Vermont’s Strategic Plan for Economic Development identifies three areas of focus: Retention and Expansion, Entrepreneurship, and Recruitment. The plan can be found at DED’s website, www.thinkvermont.com. The “PursueVT” campaign is listed as a program for Retention and Expansion, along with programs for employee training and manufacturing extension. The Recruitment portion of the plan also targets business owners with Vermont connections. But the Entrepreneurship portion of the plan does not list programs geared toward identifying entrepreneurs living elsewhere who have Vermont connections.
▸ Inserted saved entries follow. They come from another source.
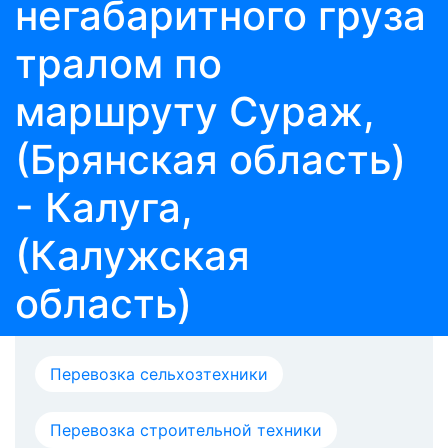
негабаритного груза
тралом по
маршруту Сураж,
(Брянская область)
- Калуга,
(Калужская
область)
Перевозка сельхозтехники
Перевозка строительной техники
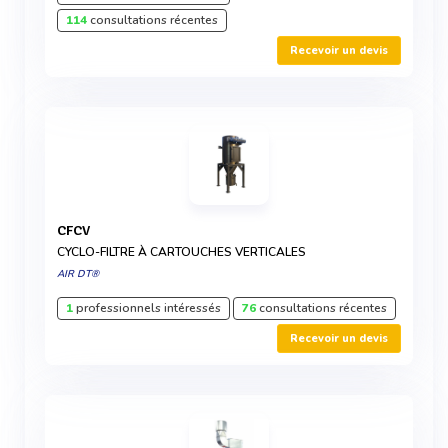
114
consultations récentes
Recevoir un devis
CFCV
CYCLO-FILTRE À CARTOUCHES VERTICALES
AIR DT®
1
professionnels intéressés
76
consultations récentes
Recevoir un devis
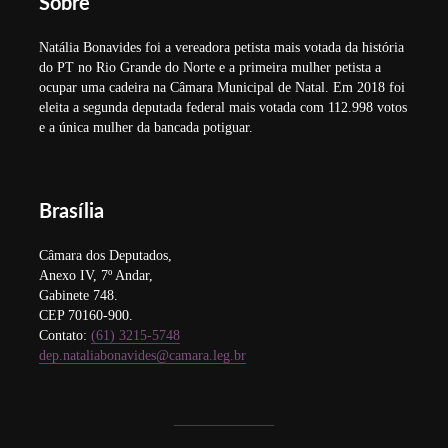
Sobre
Natália Bonavides foi a vereadora petista mais votada da história
do PT no Rio Grande do Norte e a primeira mulher petista a
ocupar uma cadeira na Câmara Municipal de Natal. Em 2018 foi
eleita a segunda deputada federal mais votada com 112.998 votos
e a única mulher da bancada potiguar.
Brasília
Câmara dos Deputados,
Anexo IV, 7º Andar,
Gabinete 748.
CEP 70160-900.
Contato:
(61) 3215-5748
dep.nataliabonavides@camara.leg.br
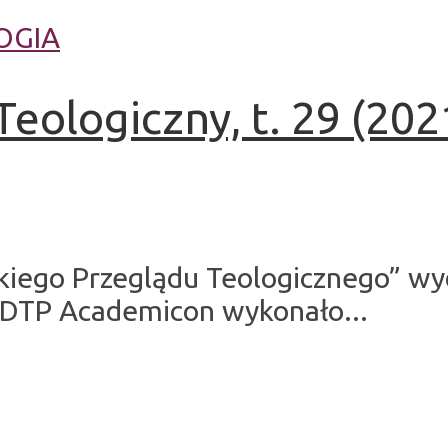
OGIA
eologiczny, t. 29 (2021
kiego Przeglądu Teologicznego” wy
 DTP Academicon wykonało...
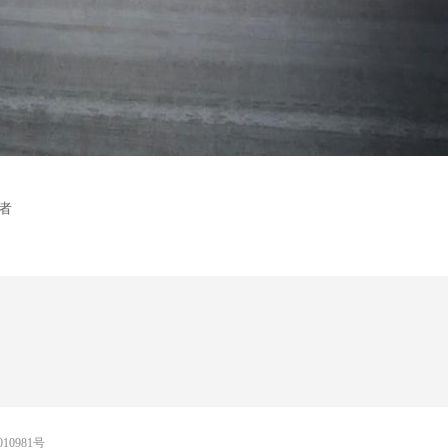
者
010981号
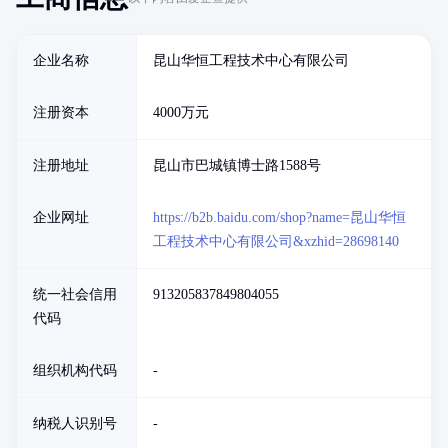
企业名称
昆山华恒工程技术中心有限公司
注册资本
4000万元
注册地址
昆山市巴城镇博士路1588号
企业网址
https://b2b.baidu.com/shop?name=昆山华恒
工程技术中心有限公司&xzhid=28698140
统一社会信用
913205837849804055
代码
组织机构代码
-
纳税人识别号
-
It may be an uphill battle to try to attract young workers already earning Boston salaries back to Vermont. The so-called “golden handcuffs” can attach very early in a career - in many industries starting salaries in Boston, New York or other major cities are a multiple of starting salaries for the same position in Vermont. The legal field is an excellent example. Taking a huge pay cut, perhaps by a third or a half, to return to Vermont is not always realistic. It makes more sense to start out in Vermont and grow your lifestyle as your earnings grow over time. Young professionals who start out somewhere else and then move back to Vermont generally are established enough to have savings to bridge the gap (or a trust fund) or are facing an urgent desire to relocate, perhaps because they are raising young children and want a better environment for the family. Otherwise, lifestyle alone is generally not compelling enough to justify leaving a high paying job and taking a huge pay cut to live in Vermont. The tension between a desire to return to Vermont and the economic realities of taking a large pay cut were featured in a public radio story aired on WBUR about DED's recruiting party in Boston. See http://www.wbur.org/news/2008/74865_20080212.asp. Targeting young professionals with Vermont connections is a great idea in concept but the return on the State’s investment may be disappointing because of the “golden handcuffs” problem.
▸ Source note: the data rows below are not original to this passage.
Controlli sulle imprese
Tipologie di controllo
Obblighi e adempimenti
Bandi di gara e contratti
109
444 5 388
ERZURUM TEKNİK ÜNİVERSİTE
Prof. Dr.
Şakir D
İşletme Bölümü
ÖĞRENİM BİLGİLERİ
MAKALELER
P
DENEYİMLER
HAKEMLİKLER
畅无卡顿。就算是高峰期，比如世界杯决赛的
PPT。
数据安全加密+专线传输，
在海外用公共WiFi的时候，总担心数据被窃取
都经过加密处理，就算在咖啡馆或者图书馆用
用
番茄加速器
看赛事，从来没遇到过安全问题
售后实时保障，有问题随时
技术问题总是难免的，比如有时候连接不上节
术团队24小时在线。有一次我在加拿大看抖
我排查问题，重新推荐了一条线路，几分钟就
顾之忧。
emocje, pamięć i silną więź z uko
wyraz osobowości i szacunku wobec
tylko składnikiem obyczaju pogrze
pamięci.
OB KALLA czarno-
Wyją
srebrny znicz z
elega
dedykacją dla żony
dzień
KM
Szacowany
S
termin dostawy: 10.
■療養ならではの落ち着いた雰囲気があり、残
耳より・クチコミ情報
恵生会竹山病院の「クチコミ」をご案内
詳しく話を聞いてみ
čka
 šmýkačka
In contrast, owners of established companies that could locate anywhere can relocate their business to Vermont without taking a huge pay cut. If the business is mobile, clients and contracts can remain intact after the move. By “mobile” I mean a company that utilizes technology to serve customers in distant locations, does not have a competitive advantage based on its location, and could serve its customers and prospects from Boston, Vermont, California or any other location. Again, the legal field is a good example; some types of practice such as immigration can locate anywhere and serve clients anywhere in the nation or the world. Moving expenses can be a barrier, and moving a business will disrupt the current employees, but a mobile company should be able to charge the same prices for the same products or services even if it relocates to Vermont. In fact, a mobile company could increase its margins and even achieve a competitive advantage by reducing its prices after locating in Vermont where certain overhead expenses (rent, salaries) are lower than in major cities (again, the legal field is an excellent example).
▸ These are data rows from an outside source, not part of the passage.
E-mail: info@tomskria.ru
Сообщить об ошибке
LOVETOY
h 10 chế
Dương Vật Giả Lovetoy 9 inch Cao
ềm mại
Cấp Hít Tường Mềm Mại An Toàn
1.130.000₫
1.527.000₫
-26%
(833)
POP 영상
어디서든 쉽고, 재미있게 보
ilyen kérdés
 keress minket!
Entrepreneurs with promising business concepts can grow their businesses in Vermont as well as anywhere else, particularly in industries in which Vermont is developing into a knowledge center (green products/services, specialty foods). In fact, for reasons discussed in prior entries in this blog, Vermont may be particularly appealing for people with entrepreneurial drive. DED's strategic plan identifies three programs to support entrepreneurship: state support for technology transfer from higher education to industry, incubators for business start-ups, and early stage capital investment (venture capital or "angel" funding). This section of the plan is short on details and I believe that is mostly a good thing.
Entrepreneurship is an area in which the State's best strategy may be to simply stay out of the way. DED describes its role as to "provide infrastructure for businesses to thrive" (stated in DED's strategic plan). State support for incubators and private investment is very helpful because incubators and private investment overcome barriers to entry and growth. The most important thing for an entrepreneur is to be free of barriers to entry and growth. Internet service, cell phone coverage, transportation and other basic infrastructure can be barriers to entry if they are lacking. Vermont already is working to improve internet and cell phone service options available here. But our transportation infrastructure in Vermont has been neglected for years and should be identified as an immediate priority in DED's strategic plan. Perhaps if both DED and the Agency of Transportation focus their resources on solving our transportation challenges, we might see some improvement in the near term. For those who may not know, my husband is a public policy professional in the transportation sector so I have a front row view into the critical role transportation plays in our economy.
I hope DED's outreach efforts aimed at people with Vermont connections living elsewhere will include the message that Vermont is an excellent place to be an entrepreneur and create a new business. Focusing on potential entrepreneurs with Vermont connections could be just as fruitful, or even more so, than focusing on business and career relocation.